7. Simulation Results and Analysis
Simulation experiments are conducted to validate the proposed control strategies and optimal capacity allocation schemes. The simulation results demonstrate the effectiveness of battery energy storage system in improving frequency regulation performance and reducing the required capacity of traditional frequency regulation sources. Table 2 summarizes the key performance indicators of frequency regulation with and without battery energy storage system.

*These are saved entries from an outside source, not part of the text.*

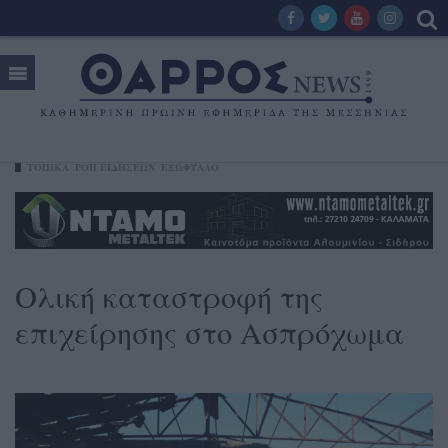
ΤΟΠΙΚΑ
ΡΟΗ ΕΙΔΗΣΕΩΝ
ΕΞΩΦΥΛΛΟ
Ολική καταστροφή της
επιχείρησης στο Ασπρόχωμα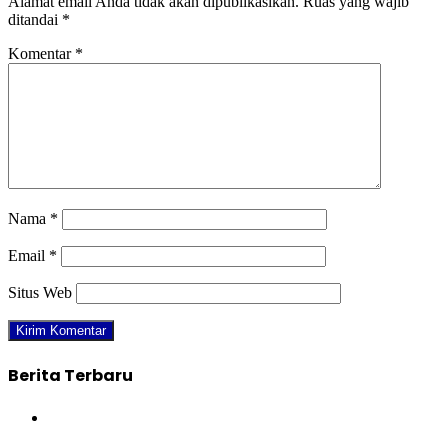
Alamat email Anda tidak akan dipublikasikan.
Ruas yang wajib
ditandai
*
Komentar
*
Nama
*
Email
*
Situs Web
Berita Terbaru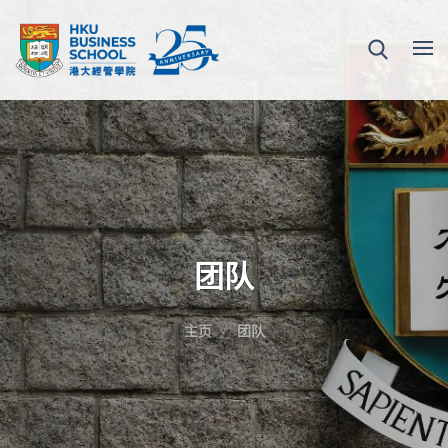
团队
主页
团队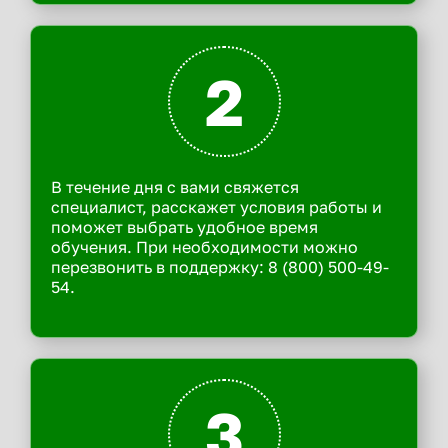
2
В течение дня с вами свяжется
специалист, расскажет условия работы и
поможет выбрать удобное время
обучения. При необходимости можно
перезвонить в поддержку: 8 (800) 500-49-
54.
3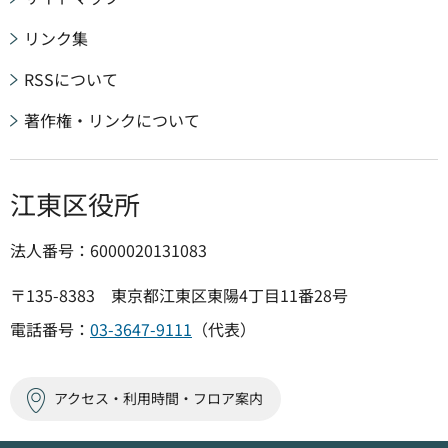
リンク集
RSSについて
著作権・リンクについて
江東区役所
法人番号：6000020131083
〒135-8383 東京都江東区東陽4丁目11番28号
電話番号：
03-3647-9111
（代表）
アクセス・利用時間・フロア案内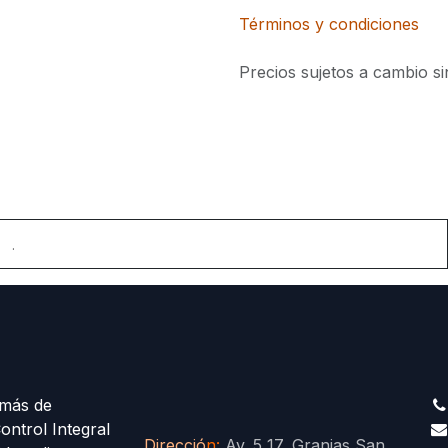
Términos y condiciones
Precios sujetos a cambio si
.
más de
ontrol Integral
Direcció
n
:
Av. 5 17, Granjas San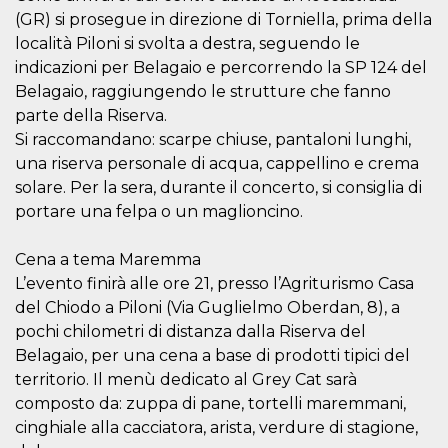
correttamente.
(GR) si prosegue in direzione di Torniella, prima della
Storage declaration
località Piloni si svolta a destra, seguendo le
indicazioni per Belagaio e percorrendo la SP 124 del
Storage
Nome
Descrizione
type
Belagaio, raggiungendo le strutture che fanno
parte della Riserva.
fbssls_314278995690155
Session
storage
Si raccomandano: scarpe chiuse, pantaloni lunghi,
wpEmojiSettingsSupports
Session
una riserva personale di acqua, cappellino e crema
storage
solare. Per la sera, durante il concerto, si consiglia di
cn_uc__
Local
portare una felpa o un maglioncino.
storage
Cena a tema Maremma
L’evento finirà alle ore 21, presso l’Agriturismo Casa
del Chiodo a Piloni (Via Guglielmo Oberdan, 8), a
pochi chilometri di distanza dalla Riserva del
Belagaio, per una cena a base di prodotti tipici del
Provider /
territorio. Il menù dedicato al Grey Cat sarà
Nome
Scadenza
Descrizione
Dominio
composto da: zuppa di pane, tortelli maremmani,
c_user
4
Cookie di a
Meta
cinghiale alla cacciatora, arista, verdure di stagione,
settimane
utente. Può
Platform Inc.
2 giorni
essere di se
.facebook.com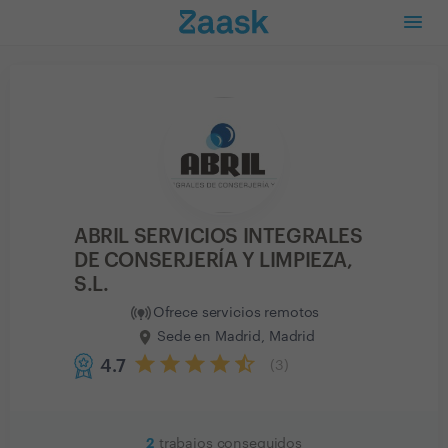
ABRIL SERVICIOS INTEGRALES
DE CONSERJERÍA Y LIMPIEZA,
S.L.
Ofrece servicios remotos
Sede en Madrid, Madrid
4.7
(
3
)
2
trabajos conseguidos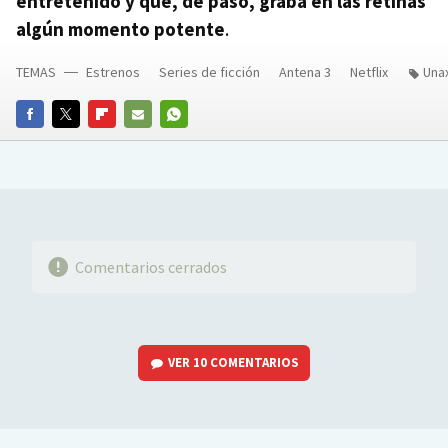
entretenido y que, de paso, graba en las retinas
algún momento potente
.
TEMAS
Estrenos
Series de ficción
Antena 3
Netflix
Una
FACEBOOK
TWITTER
FLIPBOARD
E-
WHATSAPP
MAIL
Comentarios cerrados
VER
10 COMENTARIOS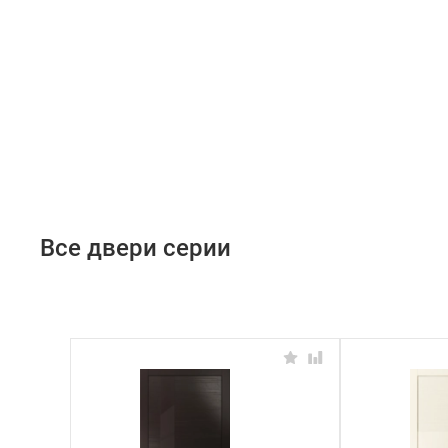
Все двери серии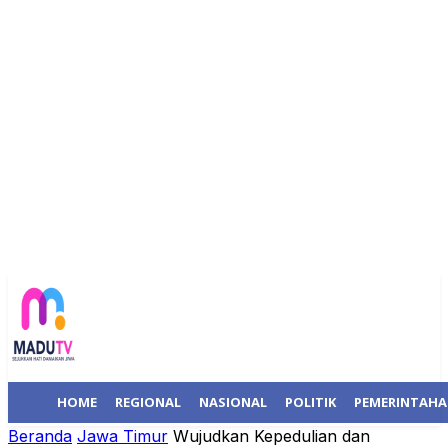
HOME
REGIONAL
NASIONAL
POLITIK
PEMERINTAH
Beranda
Jawa Timur
Wujudkan Kepedulian dan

Table 2: Performance Indicators of Frequency Regulation
Indicator | Without battery energy storage system | With battery energy storage system |
---|---|---|
Frequency Deviation | ±X Hz | ±Y Hz |
Rate of Change of Frequency | Z Hz/s | W Hz/s |
Required Capacity of Traditional Sources | A MW | B MW |
8. Software Development for Battery Energy Storage System in Frequency Regulation
To facilitate further research and practical application of battery energy storage system in frequency regulation, a software platform is developed. The software includes functions for wind power contained composite load characteristics analysis, frequency regulation-oriented battery energy storage system simulation model construction, optimal capacity allocation, and control strategy design. The software is implemented using object-oriented programming and visual programming techniques, and it integrates various modules and databases into a single integrated system.
9. Conclusion
This study proposes an optimal capacity allocation method and control strategy for battery energy storage system participating in power grid frequency regulation. The simulation results demonstrate the effectiveness of the proposed methods in improving frequency regulation performance and reducing the required capacity of traditional frequency regulation sources. Future work will focus on optimizing the control strategies further, considering more complex grid conditions and integration of additional renewable energy sources.